George Shockley, an archery hunter from Sunnyside, has seen several areas he’s traditionally hunted in Klickitat County become closed to hunters over the past decade — particularly during the late archery season. And many of those closures, including a recent one involving several roads within the Klickitat Wildlife Area, take effect at the beginning of November, all but wiping out the late archery season.
“Virtually from Klickitat to Glenwood and from Klickitat to Lyle, that’s all closed,” Shockley said. “It’s open to the rifle hunters (October seasons), but not to the bowhunters.”

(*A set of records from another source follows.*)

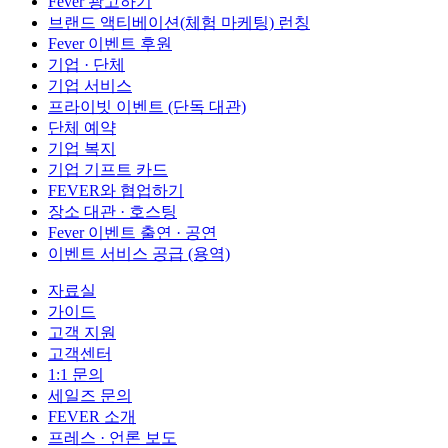
Fever 광고하기
브랜드 액티베이션(체험 마케팅) 런칭
Fever 이벤트 후원
기업 · 단체
기업 서비스
프라이빗 이벤트 (단독 대관)
단체 예약
기업 복지
기업 기프트 카드
FEVER와 협업하기
장소 대관 · 호스팅
Fever 이벤트 출연 · 공연
이벤트 서비스 공급 (용역)
자료실
가이드
고객 지원
고객센터
1:1 문의
세일즈 문의
FEVER 소개
프레스 · 언론 보도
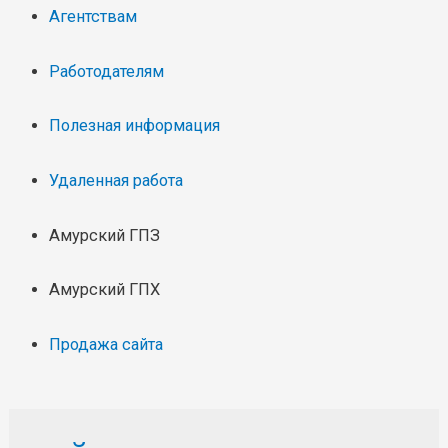
Агентствам
Работодателям
Полезная информация
Удаленная работа
Амурский ГПЗ
Амурский ГПХ
Продажа сайта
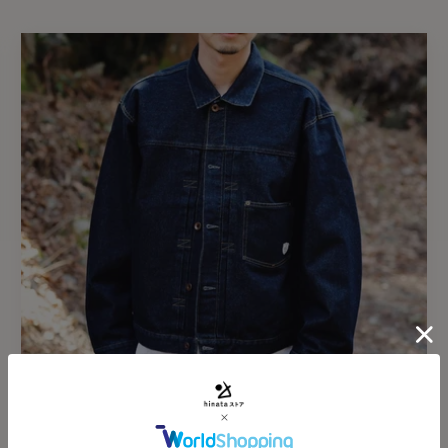
裾巾
股上
股下
帯巾
サイズガイドはこちら
MODEL(身長176cm)着用
NAVY：05
LIGHT BLUE：04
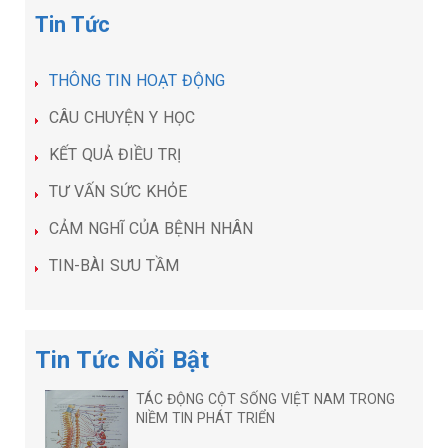
Tin Tức
THÔNG TIN HOẠT ĐỘNG
CÂU CHUYỆN Y HỌC
KẾT QUẢ ĐIỀU TRỊ
TƯ VẤN SỨC KHỎE
CẢM NGHĨ CỦA BỆNH NHÂN
TIN-BÀI SƯU TẦM
Tin Tức Nổi Bật
TÁC ĐỘNG CỘT SỐNG VIỆT NAM TRONG
NIỀM TIN PHÁT TRIỂN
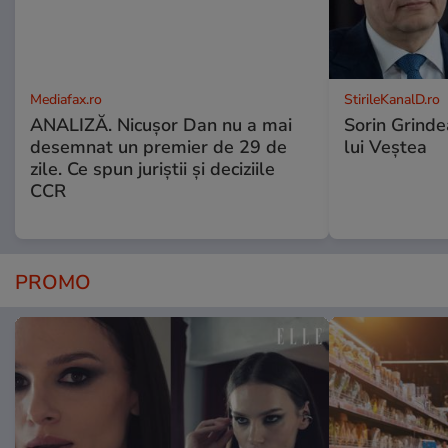
Mediafax.ro
StirileKanalD.ro
ANALIZĂ. Nicușor Dan nu a mai
Sorin Grinde
desemnat un premier de 29 de
lui Veștea
zile. Ce spun juriștii și deciziile
CCR
PROMO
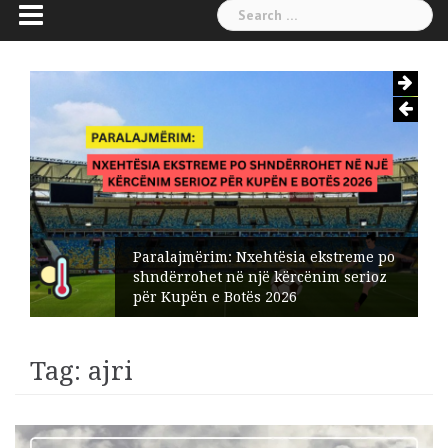
Search
for:
streme po
Zbulohen aeroportet më ndotës
m serioz
botë: Tre prej tyre ndodhen në
Evropë
Tag:
ajri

The closures in other areas, he said, have increased hunting pressure in the Soda Springs portion of the Klickitat Wildlife Area, where now several of the side roads into the best hunting land are gated off. Hunters can walk in, but hiking many uphill miles just to get to a hunting area isn’t an attractive option for Shockley; he’s 70 years old.
Ken McNamee, a district manager with the Department of the Natural Resources, said his agency has received a lot of phone calls from hunters angry about being unable to reach state lands in areas of the Manastash where private landowners have gated roads across their property.
“The landowner has every right to do that,” McNamee said, noting that some long-time users believe they have just as much a right to the access they’ve always enjoyed.
“Some people say it would be prescriptive rights, because they’ve always used it for so long. Some of these folks have been using these (roads) to get to campsites for two, three … four generations. And all of a sudden a road is closed, there’s a gate across it or whatever, and they feel like they’ve been booted off their property.”
Even with all of the recent closures, though, there are also positives for hunters and other access advocates.
Proposed land exchanges between Western Pacific Timber and the Department of Natural Resources would, if they proceed as expected, preserve access to vast areas in the Umtanum and Wenas. And other campaigns, such as the wildlife department’s partnering with Nature Conservancy to acquire 10,000 acres within the Oak Creek and Tieton area has ensured that several key access and hunting areas — including Bear Canyon — will remain open to the public.
And on top of all that, there is still “significantly more” free-to-hunt private lands available to hunters than there were a decade ago, said state wildlife private-lands biologist Mike Keller.
“In Region 3 (four counties, including Yakima and Kittitas), we have 182,632 acres of feel-free-to-hunt on private lands,” Keller said. “In Franklin County alone, in the dryland area there was no feel-free-to-hunt ground (in 1998), and now we’ve signed up about 50,000 acres.”
Much of the gains have been because of the Conservation Reserve Program, in which farmers have received government funding to remove their agricultural land from production and focus on environmental and wildlife habitat enhancement.
But the bulk of the contracts those landowners signed were for 10 years, and most of them will be coming around for renewal over the next one to three years. And with grain prices at record highs and with some landowners’ frustration also reaching a peak, Keller said it’s all the more critical for hunters to be on their best behavior on private land.
“All over Eastern Washington, these contracts are going to start expiring, and a lot of whether these people are going to stay in the program or not is going to hinge on the kind of experience these people have had. We stand a chance to lose a lot here shortly.
“So it’s really important for people to take care of things, not shoot near people’s houses or leave trash.
“And if you see people doing things like that? Turn them in.”